In “Sustaining the Long Peace,” the third and final presentation of “Pathways to Peace,” sponsored by Rotary International in partnership with the Harris Policy Institute at University of Chicago, four people described their work – in the United States, Canada, Pakistan and South Sudan – to a packed auditorium at Rotary International headquarters on April 10.
“The objective of the partnership between Rotary International and the Harris Institute is to present the questions: ‘What is the state of peace today? How can we measure it? How can we sustain peace – global health, peace and prosperity – in the face of climate change, refugees and violence?’” said Jeremy Edwards, Associate Dean of the Harris Institute.
Susan Stigant, Director of Africa Programs at United States Institute of Peace, helps forge decision-making processes for governing bodies that will be as inclusive as possible. Power-sharing, she said, will help rein in violence.

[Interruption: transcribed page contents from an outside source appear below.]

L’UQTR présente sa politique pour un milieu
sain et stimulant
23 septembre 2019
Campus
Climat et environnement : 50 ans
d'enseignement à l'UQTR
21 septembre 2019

“There’s a way to make decisions; there’s a way to structure government, so people will believe in the constitution and believe government can make their lives better. … A part of this pathway to peace has to be about how we got there, bringing the right relationship between the government and the governed.” Making the immigrant/refugee population feel welcome in their new home is vital, said Rotary Peace Fellow Alumnus Abdikheir Ahmed, Director of Immigration Partnership Winnipeg Program, Social Planning Council of Winnipeg, Manitoba in Canada. “The global refugee crisis is not a refugee crisis; it is a crisis of poor government. You have to change the environment that is forcing them to leave. These are the relationships that can fundamentally change how we look at the rest of the world.
Pakistan is ranked as the third on the list of most dangerous countries for women, said Hafsah Lak, Deputy Team Leader, Chief Minister’s Strategic Reforms Unit, Punjab, Pakistan, and Business Development Lead, Cambridge Global Advisors. Her work addressing violence against women involved educating the police and prosecutors, creating shelters and offering rehabilitation to victims of domestic violence. “We provide training that violence is not OK. We help women get jobs. Our questions are ‘How do you make women independent? How do you make women get empowered?’”
The less visible life of Special Ops teams is one of community-building, said Harris Public Policy Alumna Kristen Hajduk, Adjunct Counterterrorism Fellow, Center for Strategic and International Studies. In Afghanistan, these teams worked on village-sustaining operations, such as building bridges and digging wells, she said.
The United States military has learned “in order to effective, they must include the people affected,” she said. Implementing that concept was difficult in Afghanistan, she said. “The Special Ops were missing 50% of the population: Women were prohibited from talking to outsiders. The Department of Defense had to make special dispensations and find women to dispatch them to Special Ops to talk to [Afghan] women.”
Ms. Hajduk added, “Research shows that more diverse groups will make better decisions and have better outcomes.”